Di ruang makan, keenam remaja laki-laki itu sedang makan siang ketika Rangga nyeletuk hal yang sangat sensitif.
"Boleh gak Kakak lo buat gue, Can?"
Candra dan teman temannya langsung shock. Bocah prik satu itu mulai berulah lagi. Centong yang dipegang Candra langsung mendarat di kepala berambut brown milik Rangga, membuat pemuda itu mengaduh.
"Makan tuh centong, emangnya Kak Dinda makanan, buat lo!" ejek Kris tertawa tersama yang lain.
"Sapa tau kan berjodoh."
Rangga mengedip-ngedipkan matanya genit, membuat yang lain jijik. Alhasil Kris menyumpal mulut Rangga dengan tempe goreng.
"Amit-amit gue punya Kakak Ipar Prik kayak lo, mau jadi apa hidup gue nanti," ujar Candra.
Ia lalu mengetuk kepalanya sendiri dengan tangan bergantian ke meja sebanyak tiga kali saking tak inginnya.
"Kasian Kak Dinda kalo dapetin lu," ujar Bagas.
"Iya, darah tinggi bisa-bisa ...." sahut Kris.

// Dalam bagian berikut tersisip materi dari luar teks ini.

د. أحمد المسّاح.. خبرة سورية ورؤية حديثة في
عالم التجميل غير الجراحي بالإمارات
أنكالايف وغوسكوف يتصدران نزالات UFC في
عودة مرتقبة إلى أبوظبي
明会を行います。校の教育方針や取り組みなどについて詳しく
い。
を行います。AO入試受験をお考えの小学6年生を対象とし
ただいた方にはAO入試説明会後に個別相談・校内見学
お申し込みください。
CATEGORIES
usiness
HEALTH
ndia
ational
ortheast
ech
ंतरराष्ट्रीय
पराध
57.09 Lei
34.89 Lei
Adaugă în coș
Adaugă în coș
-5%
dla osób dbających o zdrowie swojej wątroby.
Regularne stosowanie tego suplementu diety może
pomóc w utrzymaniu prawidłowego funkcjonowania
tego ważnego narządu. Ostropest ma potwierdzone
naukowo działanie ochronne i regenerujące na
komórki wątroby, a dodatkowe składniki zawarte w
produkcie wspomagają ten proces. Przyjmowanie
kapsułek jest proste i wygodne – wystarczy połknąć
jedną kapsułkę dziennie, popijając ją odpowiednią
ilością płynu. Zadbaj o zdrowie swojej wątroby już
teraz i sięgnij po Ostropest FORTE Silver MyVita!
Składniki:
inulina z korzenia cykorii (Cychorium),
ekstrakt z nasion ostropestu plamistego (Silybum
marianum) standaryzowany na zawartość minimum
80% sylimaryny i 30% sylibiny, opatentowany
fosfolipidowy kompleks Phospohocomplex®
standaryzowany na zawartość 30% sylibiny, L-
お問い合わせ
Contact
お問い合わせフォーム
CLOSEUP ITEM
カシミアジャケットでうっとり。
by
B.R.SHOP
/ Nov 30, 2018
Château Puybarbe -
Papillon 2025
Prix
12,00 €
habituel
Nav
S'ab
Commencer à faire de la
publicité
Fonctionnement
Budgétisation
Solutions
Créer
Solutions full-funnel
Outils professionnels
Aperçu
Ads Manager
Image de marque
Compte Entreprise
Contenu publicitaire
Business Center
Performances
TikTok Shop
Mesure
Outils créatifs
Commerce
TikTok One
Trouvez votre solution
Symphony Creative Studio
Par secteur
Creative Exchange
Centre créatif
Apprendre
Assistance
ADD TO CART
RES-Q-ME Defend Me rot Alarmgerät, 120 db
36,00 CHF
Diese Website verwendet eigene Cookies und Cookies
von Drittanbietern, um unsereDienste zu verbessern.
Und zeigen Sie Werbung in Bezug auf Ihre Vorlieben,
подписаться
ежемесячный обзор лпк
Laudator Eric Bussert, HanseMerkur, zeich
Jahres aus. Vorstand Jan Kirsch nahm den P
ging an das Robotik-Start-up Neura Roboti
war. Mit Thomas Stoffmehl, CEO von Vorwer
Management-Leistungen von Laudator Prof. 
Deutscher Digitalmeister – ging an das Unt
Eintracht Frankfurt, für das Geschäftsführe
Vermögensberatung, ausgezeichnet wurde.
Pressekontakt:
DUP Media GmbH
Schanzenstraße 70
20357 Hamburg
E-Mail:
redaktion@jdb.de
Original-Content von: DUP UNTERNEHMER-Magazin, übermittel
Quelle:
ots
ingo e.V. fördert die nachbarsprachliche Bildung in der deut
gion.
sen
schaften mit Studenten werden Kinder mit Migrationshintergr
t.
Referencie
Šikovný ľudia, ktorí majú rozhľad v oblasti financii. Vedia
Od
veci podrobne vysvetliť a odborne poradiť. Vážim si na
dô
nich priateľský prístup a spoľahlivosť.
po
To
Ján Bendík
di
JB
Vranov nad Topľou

"Gak cuma itu, bisa-bisa Kak Dinda dibantai sama Mia," celetuk Ares membuat semua terkejut.
"Iya njir, kan lo punya Mamamia, Ga. Gak usah cari yang lain udah, sama Mia aja lo. Sama-sama prik, cocok banget dah tuh," ujar Bagas heboh.
"Kagak, ogah ya gue jijik sama dia, anjir!" tolak Rangga.
"Meskipun dia terobsesi banget sama lo ya, Ga. Dia itu cakep, satu bangsa juga sama lo," ujar Candra.
"Satu bangsa maksudnya?" tanya Rangga.
"Bangsawan, anaknya keluarga crazy rich."
"Betul itu!" sahut Ares.
"Setuju sih gue," timpal Wisnu.
"Noh Wisnu aja sampe setuju, berarti emnag bener-bener cocok," ujar Kris tertawa kemudian.
Wisnu memang terkenal paling waras di antara mereka berenam. Ia merupakan murid jenius dan berdarah Chinese sama seperti Kris, tapi Kris tipe orang yang bebas tak sedisiplin Wisnu.
Sementara Bagas dan Candra yang asli Jawa Tengah, lalu Ares blasteran Jerman, dan Rangga blasteran Spanyol. Namun, Rangga lebih kental ke wajah Spanyol sang ibu, sementara Ares tak sekental Rangga yang mewarisi sebagian gen ayahnya.
Di antara keenamnya, kalau mereka boyband, yang memiliki banyak fans adalah Rangga karena parasnya yang tampan dan supel. Tapi dia adalah laki-laki aneh yang justru tidak tertarik dengan pacaran jenis apapun, bahkan ketika banyak gadis cantik yang mengejarnya termasuk Mia si primadona sekolah. Makanya ia sampai diberi gelar gay.
Bagaimana tidak, pemuda tampan pujaan banyak gadis tak pernah berpacaran malah hanya membuat mereka baper, tentu itu mencurigakan. Sebab, statmen yang sedang merajai dunia remaja adalah pria akalau tidak b******k yah gay.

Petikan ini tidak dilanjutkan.